Que fais-je là, dans cette plaine qui ne semble exister que pour que l’homme tue l’homme ? Je suis venu pour Dieu mais je ne le vois plus, la voix d’Allah ne résonne plus aussi claire. Comme lors du présent affût, dépourvu d’autre sens que celui de la survie immédiate, le brame de la mort, l’explosion, a imposé dans mon cœur le silence. Mon tympan est crevé aux prédications. L’essentiel de mon temps est passé à sauver ma vie, le reste me livre à une anxiété sans limite : je ne sais plus qui je suis.

Le cri des balles concentre mon attention. Trois détonations rapprochées, quelque part sur la droite, puis plus rien. Au bout d’un long moment, la voix de Farouk s’élève.

— J’en ai eu un. Je crois qu’il était seul.

Je réponds n’avoir vu personne sans me découvrir.

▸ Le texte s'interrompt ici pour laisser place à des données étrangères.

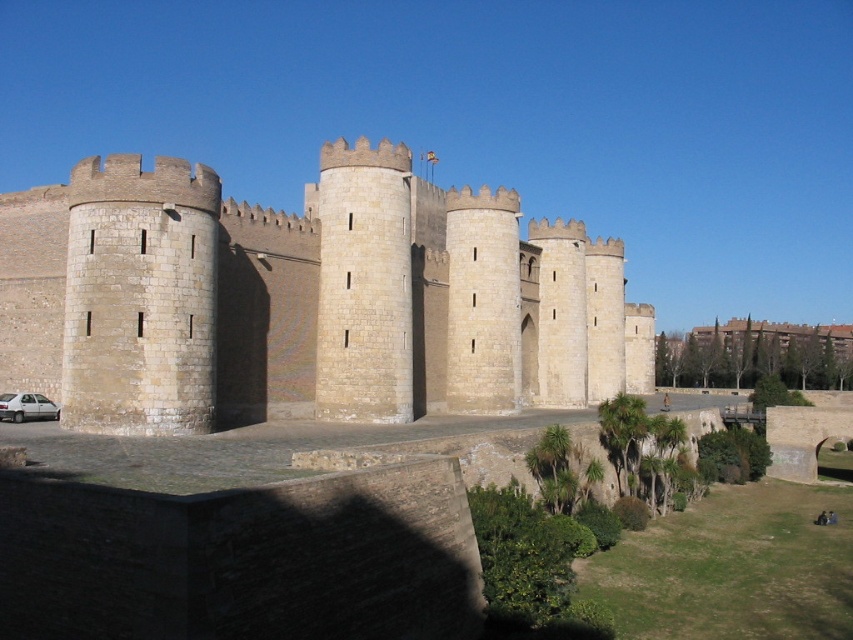 Which of these two, beige stone castle at center or silver metallic car at lower left, stands shorter?

silver metallic car at lower left is shorter.

Is beige stone castle at center below silver metallic car at lower left?

No.

The image size is (853, 640). Describe the element at coordinates (305, 300) in the screenshot. I see `beige stone castle at center` at that location.

Locate an element on the screen. The image size is (853, 640). beige stone castle at center is located at coordinates (305, 300). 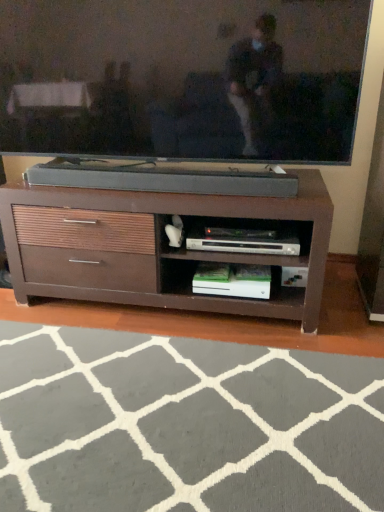 Question: Is matte black tv at upper center bigger than brown wood chest of drawers at center?

Choices:
 (A) no
 (B) yes

Answer: (A)

Question: Does matte black tv at upper center have a greater width compared to brown wood chest of drawers at center?

Choices:
 (A) yes
 (B) no

Answer: (B)

Question: Is matte black tv at upper center further to the viewer compared to brown wood chest of drawers at center?

Choices:
 (A) no
 (B) yes

Answer: (A)

Question: Is brown wood chest of drawers at center at the back of matte black tv at upper center?

Choices:
 (A) yes
 (B) no

Answer: (B)

Question: Is matte black tv at upper center located outside brown wood chest of drawers at center?

Choices:
 (A) yes
 (B) no

Answer: (A)

Question: In the image, is brown wood chest of drawers at center positioned in front of or behind matte black tv at upper center?

Choices:
 (A) behind
 (B) front

Answer: (A)

Question: Considering the positions of brown wood chest of drawers at center and matte black tv at upper center in the image, is brown wood chest of drawers at center wider or thinner than matte black tv at upper center?

Choices:
 (A) wide
 (B) thin

Answer: (A)

Question: From the image's perspective, is brown wood chest of drawers at center located above or below matte black tv at upper center?

Choices:
 (A) below
 (B) above

Answer: (A)

Question: Is brown wood chest of drawers at center spatially inside matte black tv at upper center, or outside of it?

Choices:
 (A) outside
 (B) inside

Answer: (A)

Question: Looking at their shapes, would you say matte black tv at upper center is wider or thinner than gray soft rug at lower center?

Choices:
 (A) thin
 (B) wide

Answer: (A)

Question: Choose the correct answer: Is matte black tv at upper center inside gray soft rug at lower center or outside it?

Choices:
 (A) inside
 (B) outside

Answer: (B)

Question: From a real-world perspective, is matte black tv at upper center physically located above or below gray soft rug at lower center?

Choices:
 (A) above
 (B) below

Answer: (A)

Question: Considering the relative positions of matte black tv at upper center and gray soft rug at lower center in the image provided, is matte black tv at upper center to the left or to the right of gray soft rug at lower center?

Choices:
 (A) left
 (B) right

Answer: (A)

Question: From the image's perspective, is matte black tv at upper center above or below brown wood chest of drawers at center?

Choices:
 (A) below
 (B) above

Answer: (B)

Question: Is matte black tv at upper center wider or thinner than brown wood chest of drawers at center?

Choices:
 (A) thin
 (B) wide

Answer: (A) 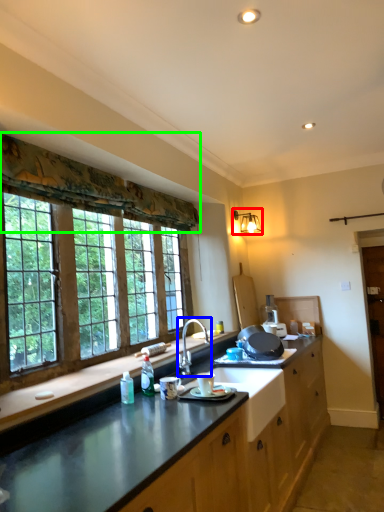 Question: Which object is the closest to the light fixture (highlighted by a red box)? Choose among these: sink (highlighted by a blue box) or curtain (highlighted by a green box).

Choices:
 (A) sink
 (B) curtain

Answer: (B) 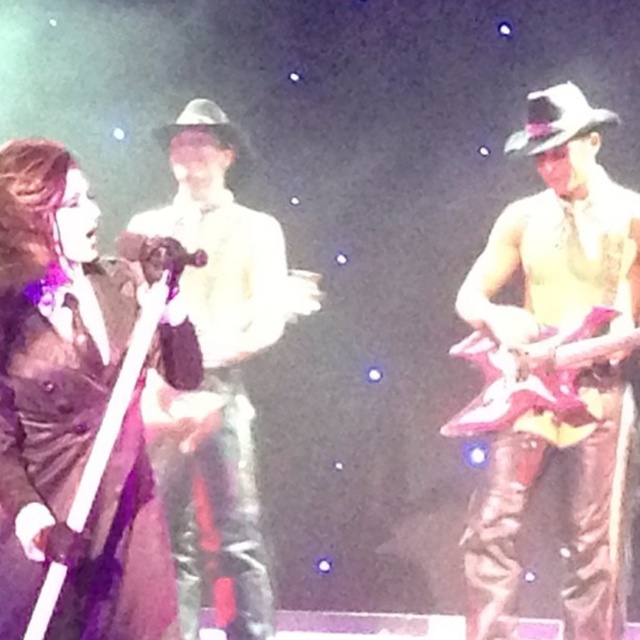 In the scene shown: Who is higher up, shiny metallic guitar at right or shiny black guitar at left?

shiny metallic guitar at right is higher up.

Identify the location of shiny metallic guitar at right. The image size is (640, 640). (554, 369).

At what (x,y) coordinates should I click in order to perform the action: click on shiny metallic guitar at right. Please return your answer as a coordinate pair (x, y). Looking at the image, I should click on (554, 369).

Measure the distance from shiny metallic guitar at right to metallic pink guitar at right.

A distance of 12.07 centimeters exists between shiny metallic guitar at right and metallic pink guitar at right.

Between point (490, 330) and point (561, 358), which one is positioned in front?

Point (561, 358) is more forward.

What do you see at coordinates (554, 369) in the screenshot?
I see `shiny metallic guitar at right` at bounding box center [554, 369].

Image resolution: width=640 pixels, height=640 pixels. What are the coordinates of `shiny metallic guitar at right` in the screenshot? It's located at (554, 369).

Can you confirm if metallic pink guitar at right is positioned above shiny black guitar at left?

Indeed, metallic pink guitar at right is positioned over shiny black guitar at left.

Based on the photo, who is more forward, (564, 358) or (125, 371)?

Positioned in front is point (125, 371).

Which is behind, point (458, 416) or point (172, 282)?

Point (458, 416)

What are the coordinates of `metallic pink guitar at right` in the screenshot? It's located at (538, 374). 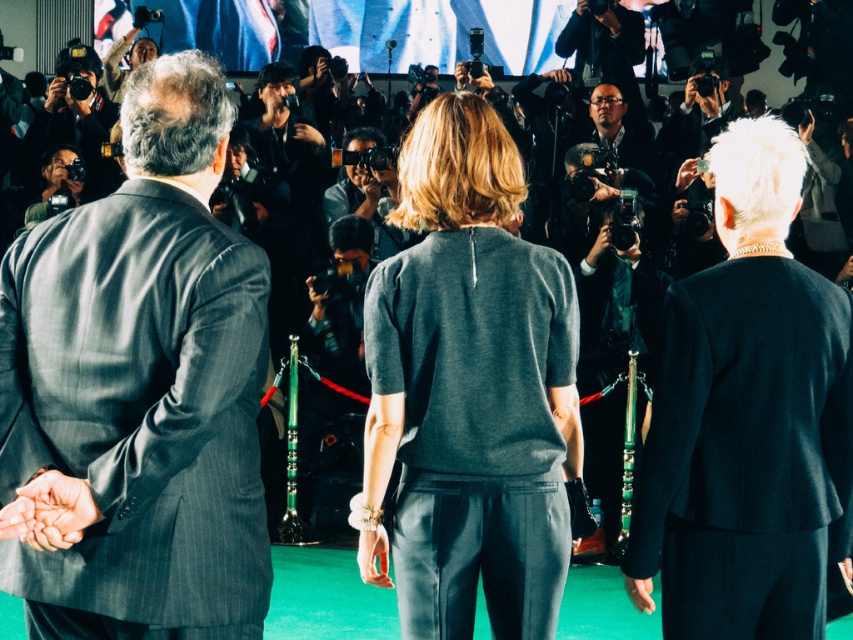 Based on the scene description, where are the smooth skin hands at center located in relation to the other individuals?

The smooth skin hands at center are located at point coordinates of 0.800 in the x axis and 0.059 in the y axis.

You are a photographer at the event and want to take a photo of the gray pinstripe suit at left and the smooth skin hands at center. Which object is positioned to the right of the other?

The gray pinstripe suit at left is to the right of the smooth skin hands at center.

Based on the provided scene description, where are the smooth skin hands at center located in terms of their 2D coordinates?

The smooth skin hands at center are located at the 2D coordinates point (49,512). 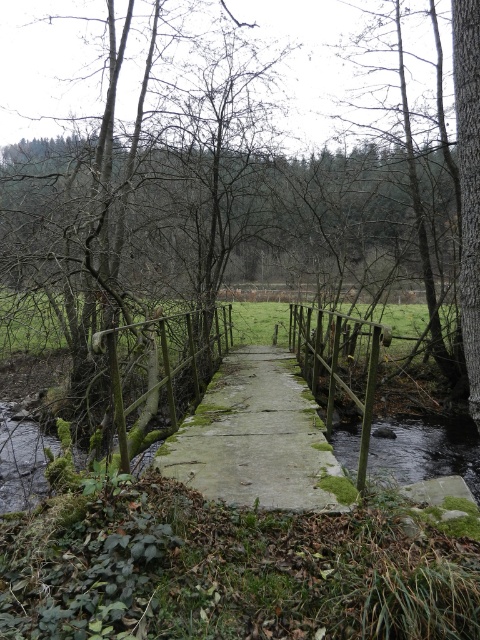 Question: Is green mossy tree at center positioned before mossy concrete bridge at center?

Choices:
 (A) no
 (B) yes

Answer: (A)

Question: Which point appears closest to the camera in this image?

Choices:
 (A) (64, 16)
 (B) (228, 404)

Answer: (B)

Question: Which of the following is the closest to the observer?

Choices:
 (A) green mossy tree at center
 (B) mossy concrete bridge at center

Answer: (B)

Question: Can you confirm if green mossy tree at center is positioned to the left of mossy concrete bridge at center?

Choices:
 (A) yes
 (B) no

Answer: (A)

Question: Can you confirm if green mossy tree at center is thinner than mossy concrete bridge at center?

Choices:
 (A) no
 (B) yes

Answer: (A) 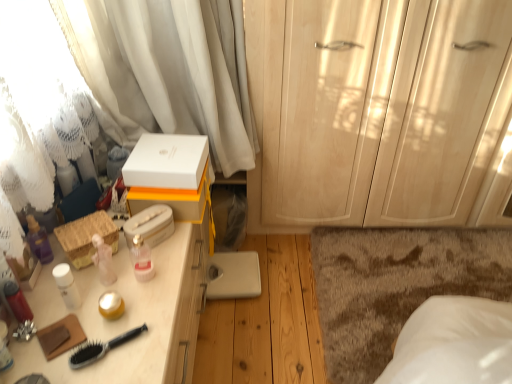 In order to click on vacant space to the right of woven straw basket at left, the 3th storage box viewed from the top in this screenshot , I will do `click(140, 268)`. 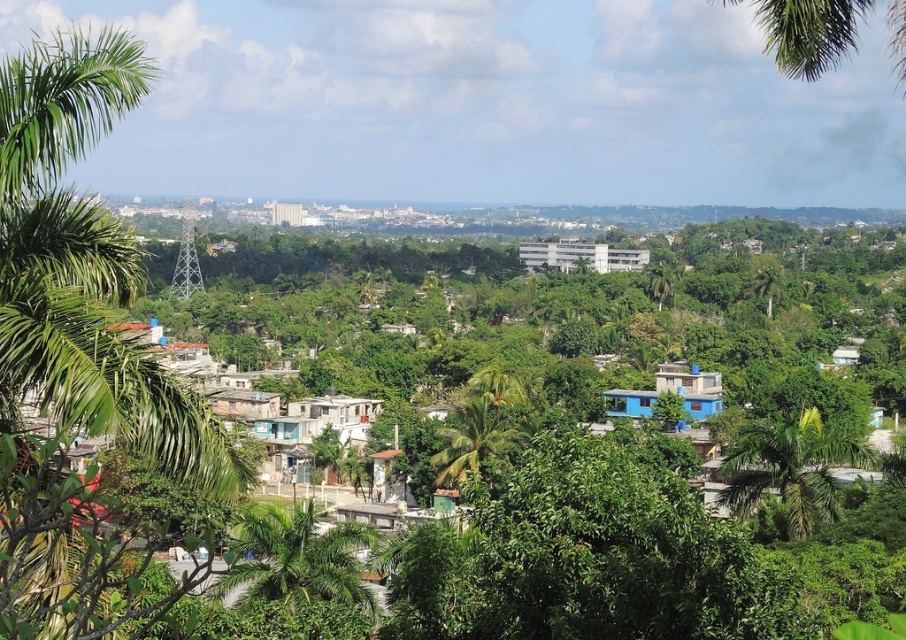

Une ombre sur ma gauche se faufile à travers le chemin de terre séparant les deux rangées de maison qui, vaguement, se font face. Erban. Plus personne ne parle pendant trois ou quatre minutes, puis la voix du Pachtou prononce l’un des quelques mots d’arabe qu’il connaît.

— C’est bon.

Je choisi pourtant d’éviter la rue et de sortir par la petite fenêtre à l’arrière de la maison, malgré tout, pour réduire le risque qu’un tireur ennemi soit encore en train d’en ajuster l’entrée, puis je cours à mon tour vers la bâtisse d’en face et la contourne. Erban et Farouk m’attendent, ce dernier accroupi à côté d’un adolescent de peut-être treize ans, mort.

L’Arabe précise.

— Il n’avait pas d’autre arme. Il a du réussir à se cacher ou alors il n’était pas là quand les autres sont passés, sinon ils l’auraient tué.

C’est fait à présent, par nous. Contrairement à mes compagnons, je n’arrive pas à oublier qu’il s’agit d’un enfant mais j’essaye de le cacher. Il a tué Farad et nous aurait abattus aussi s’il l’avait pu, le Pachtou et le Yéménite le comprennent mieux que moi, à son âge eux aussi tiraient déjà sur des cibles humaines.